## Records provided
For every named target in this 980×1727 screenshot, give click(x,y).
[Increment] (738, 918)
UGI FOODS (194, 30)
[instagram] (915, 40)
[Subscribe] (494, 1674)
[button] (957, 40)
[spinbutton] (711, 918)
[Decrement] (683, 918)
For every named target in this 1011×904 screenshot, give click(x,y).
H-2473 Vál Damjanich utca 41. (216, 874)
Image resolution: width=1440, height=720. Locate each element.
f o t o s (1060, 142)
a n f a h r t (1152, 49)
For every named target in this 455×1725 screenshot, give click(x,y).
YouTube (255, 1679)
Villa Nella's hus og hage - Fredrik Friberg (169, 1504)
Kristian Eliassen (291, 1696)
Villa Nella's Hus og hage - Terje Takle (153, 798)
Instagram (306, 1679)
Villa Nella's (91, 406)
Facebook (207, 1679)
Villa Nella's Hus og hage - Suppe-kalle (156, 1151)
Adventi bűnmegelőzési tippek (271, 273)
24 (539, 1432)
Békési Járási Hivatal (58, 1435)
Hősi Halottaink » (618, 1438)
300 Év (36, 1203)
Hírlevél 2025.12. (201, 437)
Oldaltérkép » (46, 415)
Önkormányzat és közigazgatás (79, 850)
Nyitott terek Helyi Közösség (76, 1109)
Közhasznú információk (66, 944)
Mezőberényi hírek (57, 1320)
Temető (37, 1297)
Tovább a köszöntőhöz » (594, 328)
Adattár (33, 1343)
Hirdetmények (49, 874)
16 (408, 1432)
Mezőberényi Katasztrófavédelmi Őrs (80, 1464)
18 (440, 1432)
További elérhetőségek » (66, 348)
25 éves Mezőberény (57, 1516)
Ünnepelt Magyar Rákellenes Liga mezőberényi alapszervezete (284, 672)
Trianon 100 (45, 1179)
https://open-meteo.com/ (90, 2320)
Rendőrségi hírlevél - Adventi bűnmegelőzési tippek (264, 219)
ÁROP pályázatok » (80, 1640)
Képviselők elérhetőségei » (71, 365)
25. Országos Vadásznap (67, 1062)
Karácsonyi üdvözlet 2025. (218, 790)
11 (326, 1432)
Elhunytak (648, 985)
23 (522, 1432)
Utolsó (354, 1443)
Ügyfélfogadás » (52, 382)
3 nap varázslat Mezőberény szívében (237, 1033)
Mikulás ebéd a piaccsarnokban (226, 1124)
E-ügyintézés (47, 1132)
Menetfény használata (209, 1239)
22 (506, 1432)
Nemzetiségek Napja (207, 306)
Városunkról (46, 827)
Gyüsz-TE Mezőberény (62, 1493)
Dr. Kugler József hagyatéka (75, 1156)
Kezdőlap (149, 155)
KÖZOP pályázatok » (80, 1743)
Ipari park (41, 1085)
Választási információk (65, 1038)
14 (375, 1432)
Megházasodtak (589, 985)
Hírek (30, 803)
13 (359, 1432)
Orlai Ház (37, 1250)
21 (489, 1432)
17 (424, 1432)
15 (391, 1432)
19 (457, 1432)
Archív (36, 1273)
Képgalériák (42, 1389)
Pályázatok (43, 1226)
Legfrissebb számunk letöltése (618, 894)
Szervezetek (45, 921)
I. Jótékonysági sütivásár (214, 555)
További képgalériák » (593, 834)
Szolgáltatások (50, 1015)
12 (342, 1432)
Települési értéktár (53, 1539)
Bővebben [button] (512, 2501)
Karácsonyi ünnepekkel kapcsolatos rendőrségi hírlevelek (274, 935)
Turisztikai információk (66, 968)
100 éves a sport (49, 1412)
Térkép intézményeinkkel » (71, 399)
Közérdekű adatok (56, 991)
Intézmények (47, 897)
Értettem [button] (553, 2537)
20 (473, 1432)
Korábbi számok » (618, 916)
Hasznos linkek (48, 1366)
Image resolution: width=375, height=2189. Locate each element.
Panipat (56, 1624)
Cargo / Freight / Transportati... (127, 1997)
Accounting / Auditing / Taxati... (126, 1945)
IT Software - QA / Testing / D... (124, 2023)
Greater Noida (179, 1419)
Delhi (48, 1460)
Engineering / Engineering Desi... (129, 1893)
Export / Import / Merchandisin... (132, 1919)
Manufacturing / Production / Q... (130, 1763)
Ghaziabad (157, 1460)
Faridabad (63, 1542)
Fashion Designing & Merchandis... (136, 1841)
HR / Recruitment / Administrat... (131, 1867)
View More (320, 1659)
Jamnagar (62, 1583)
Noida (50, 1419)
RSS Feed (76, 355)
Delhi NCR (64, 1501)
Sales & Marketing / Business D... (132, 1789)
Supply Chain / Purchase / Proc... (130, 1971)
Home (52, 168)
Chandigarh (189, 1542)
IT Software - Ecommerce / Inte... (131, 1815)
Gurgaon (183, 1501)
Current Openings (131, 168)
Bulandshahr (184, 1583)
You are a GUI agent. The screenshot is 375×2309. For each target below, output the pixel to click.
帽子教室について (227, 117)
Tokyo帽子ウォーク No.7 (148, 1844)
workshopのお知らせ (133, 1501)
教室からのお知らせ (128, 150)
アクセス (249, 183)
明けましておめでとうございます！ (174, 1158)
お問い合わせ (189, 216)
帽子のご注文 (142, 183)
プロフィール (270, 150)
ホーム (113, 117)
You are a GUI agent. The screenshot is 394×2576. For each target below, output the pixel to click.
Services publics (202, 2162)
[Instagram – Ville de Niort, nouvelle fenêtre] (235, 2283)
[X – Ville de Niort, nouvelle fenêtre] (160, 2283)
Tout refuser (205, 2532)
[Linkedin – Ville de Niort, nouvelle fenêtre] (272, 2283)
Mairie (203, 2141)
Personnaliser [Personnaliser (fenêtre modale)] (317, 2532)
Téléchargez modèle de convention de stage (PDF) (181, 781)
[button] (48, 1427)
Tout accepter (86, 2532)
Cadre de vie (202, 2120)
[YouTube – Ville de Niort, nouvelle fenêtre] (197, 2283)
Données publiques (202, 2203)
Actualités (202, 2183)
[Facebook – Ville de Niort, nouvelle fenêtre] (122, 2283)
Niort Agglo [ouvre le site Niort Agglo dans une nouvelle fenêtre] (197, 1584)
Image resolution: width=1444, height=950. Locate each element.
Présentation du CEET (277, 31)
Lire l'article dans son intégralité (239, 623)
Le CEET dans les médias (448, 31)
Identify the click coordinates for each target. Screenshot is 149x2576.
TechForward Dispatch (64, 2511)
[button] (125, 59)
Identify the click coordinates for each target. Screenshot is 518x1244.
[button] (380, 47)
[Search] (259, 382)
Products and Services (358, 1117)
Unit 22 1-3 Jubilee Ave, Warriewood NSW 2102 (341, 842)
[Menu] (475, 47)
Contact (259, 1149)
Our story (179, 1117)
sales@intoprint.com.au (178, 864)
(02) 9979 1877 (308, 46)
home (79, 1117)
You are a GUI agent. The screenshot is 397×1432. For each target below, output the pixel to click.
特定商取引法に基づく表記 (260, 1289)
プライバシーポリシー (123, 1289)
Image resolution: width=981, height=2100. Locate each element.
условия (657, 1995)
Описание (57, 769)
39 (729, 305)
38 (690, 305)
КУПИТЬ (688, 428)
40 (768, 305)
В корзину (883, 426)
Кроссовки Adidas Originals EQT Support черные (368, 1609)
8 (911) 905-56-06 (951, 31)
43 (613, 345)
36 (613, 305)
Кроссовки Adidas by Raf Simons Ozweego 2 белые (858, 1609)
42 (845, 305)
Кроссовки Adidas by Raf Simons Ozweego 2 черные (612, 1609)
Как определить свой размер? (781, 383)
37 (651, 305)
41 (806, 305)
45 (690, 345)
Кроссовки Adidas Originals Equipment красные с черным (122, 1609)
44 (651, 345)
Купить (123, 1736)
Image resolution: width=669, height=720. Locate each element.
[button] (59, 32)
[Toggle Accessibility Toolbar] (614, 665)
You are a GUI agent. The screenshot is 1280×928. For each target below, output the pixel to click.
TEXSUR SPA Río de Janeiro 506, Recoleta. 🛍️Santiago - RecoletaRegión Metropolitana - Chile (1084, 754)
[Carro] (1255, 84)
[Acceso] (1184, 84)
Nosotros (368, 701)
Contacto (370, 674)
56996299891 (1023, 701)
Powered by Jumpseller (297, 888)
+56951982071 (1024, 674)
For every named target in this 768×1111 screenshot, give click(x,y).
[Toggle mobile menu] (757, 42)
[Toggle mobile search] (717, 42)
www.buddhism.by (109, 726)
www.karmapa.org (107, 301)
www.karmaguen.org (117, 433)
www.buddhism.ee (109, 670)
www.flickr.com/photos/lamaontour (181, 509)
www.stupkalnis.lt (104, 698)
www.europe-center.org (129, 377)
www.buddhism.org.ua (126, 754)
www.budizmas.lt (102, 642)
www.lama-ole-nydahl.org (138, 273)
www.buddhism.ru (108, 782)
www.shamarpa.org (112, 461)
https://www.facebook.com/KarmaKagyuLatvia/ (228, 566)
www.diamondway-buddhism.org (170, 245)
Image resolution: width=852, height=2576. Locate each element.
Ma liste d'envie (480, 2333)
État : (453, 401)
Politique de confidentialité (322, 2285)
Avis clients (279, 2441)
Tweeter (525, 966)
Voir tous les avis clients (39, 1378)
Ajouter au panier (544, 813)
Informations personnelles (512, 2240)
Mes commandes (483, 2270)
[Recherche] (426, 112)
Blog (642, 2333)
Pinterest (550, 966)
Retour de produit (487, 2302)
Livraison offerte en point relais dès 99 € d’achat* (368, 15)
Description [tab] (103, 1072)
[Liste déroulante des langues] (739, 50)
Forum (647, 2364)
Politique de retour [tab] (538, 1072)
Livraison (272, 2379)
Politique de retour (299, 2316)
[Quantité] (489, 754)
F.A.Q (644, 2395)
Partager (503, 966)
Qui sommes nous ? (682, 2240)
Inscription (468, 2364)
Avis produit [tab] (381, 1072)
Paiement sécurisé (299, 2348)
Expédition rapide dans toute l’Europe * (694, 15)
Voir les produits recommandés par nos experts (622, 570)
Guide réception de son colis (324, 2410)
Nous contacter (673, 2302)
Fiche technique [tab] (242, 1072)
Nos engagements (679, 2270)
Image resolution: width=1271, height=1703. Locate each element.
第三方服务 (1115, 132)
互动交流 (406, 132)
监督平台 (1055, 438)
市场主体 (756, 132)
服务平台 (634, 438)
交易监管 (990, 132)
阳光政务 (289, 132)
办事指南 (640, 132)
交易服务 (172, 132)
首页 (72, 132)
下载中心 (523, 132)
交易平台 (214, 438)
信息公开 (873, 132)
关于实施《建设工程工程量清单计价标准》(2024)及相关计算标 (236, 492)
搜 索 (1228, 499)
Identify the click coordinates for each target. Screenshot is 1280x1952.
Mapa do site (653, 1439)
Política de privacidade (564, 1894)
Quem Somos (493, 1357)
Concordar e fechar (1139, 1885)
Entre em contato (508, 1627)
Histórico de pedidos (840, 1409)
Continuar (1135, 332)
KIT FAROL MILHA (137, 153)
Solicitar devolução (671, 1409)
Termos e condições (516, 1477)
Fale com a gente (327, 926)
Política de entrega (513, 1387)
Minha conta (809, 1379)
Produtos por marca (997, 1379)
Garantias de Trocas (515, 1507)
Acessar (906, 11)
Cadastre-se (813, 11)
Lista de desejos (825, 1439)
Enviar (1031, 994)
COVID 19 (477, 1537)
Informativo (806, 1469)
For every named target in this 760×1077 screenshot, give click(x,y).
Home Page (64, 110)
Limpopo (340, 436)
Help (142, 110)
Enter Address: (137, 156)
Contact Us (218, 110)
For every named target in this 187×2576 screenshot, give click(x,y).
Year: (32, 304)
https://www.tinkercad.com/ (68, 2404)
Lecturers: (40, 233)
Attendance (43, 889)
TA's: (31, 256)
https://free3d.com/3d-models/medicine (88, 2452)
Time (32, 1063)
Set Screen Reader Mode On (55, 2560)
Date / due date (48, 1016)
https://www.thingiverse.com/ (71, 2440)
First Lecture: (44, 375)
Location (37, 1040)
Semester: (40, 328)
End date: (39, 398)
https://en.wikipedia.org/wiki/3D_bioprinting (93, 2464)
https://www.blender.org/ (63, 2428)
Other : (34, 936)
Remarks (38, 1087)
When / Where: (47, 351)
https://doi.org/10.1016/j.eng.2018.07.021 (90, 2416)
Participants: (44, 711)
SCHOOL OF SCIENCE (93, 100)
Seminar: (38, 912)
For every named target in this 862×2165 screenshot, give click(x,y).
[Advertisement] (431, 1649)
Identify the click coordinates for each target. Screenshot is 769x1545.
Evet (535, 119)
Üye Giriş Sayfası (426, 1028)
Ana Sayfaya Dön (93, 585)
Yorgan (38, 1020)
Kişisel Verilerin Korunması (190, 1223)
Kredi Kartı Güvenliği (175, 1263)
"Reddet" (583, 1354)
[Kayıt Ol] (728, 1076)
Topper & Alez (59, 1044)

## Exercise
Look back at the entries above and repeat, unchanged, every line from the line holding "Tovább a köszöntőhöz" through the line holding "22 (506, 1432)".

## Answer space
Tovább a köszöntőhöz » (594, 328)
Adattár (33, 1343)
Hirdetmények (49, 874)
16 (408, 1432)
Mezőberényi Katasztrófavédelmi Őrs (80, 1464)
18 (440, 1432)
További elérhetőségek » (66, 348)
25 éves Mezőberény (57, 1516)
Ünnepelt Magyar Rákellenes Liga mezőberényi alapszervezete (284, 672)
Trianon 100 (45, 1179)
https://open-meteo.com/ (90, 2320)
Rendőrségi hírlevél - Adventi bűnmegelőzési tippek (264, 219)
ÁROP pályázatok » (80, 1640)
Képviselők elérhetőségei » (71, 365)
25. Országos Vadásznap (67, 1062)
Karácsonyi üdvözlet 2025. (218, 790)
11 (326, 1432)
Elhunytak (648, 985)
23 (522, 1432)
Utolsó (354, 1443)
Ügyfélfogadás » (52, 382)
3 nap varázslat Mezőberény szívében (237, 1033)
Mikulás ebéd a piaccsarnokban (226, 1124)
E-ügyintézés (47, 1132)
Menetfény használata (209, 1239)
22 (506, 1432)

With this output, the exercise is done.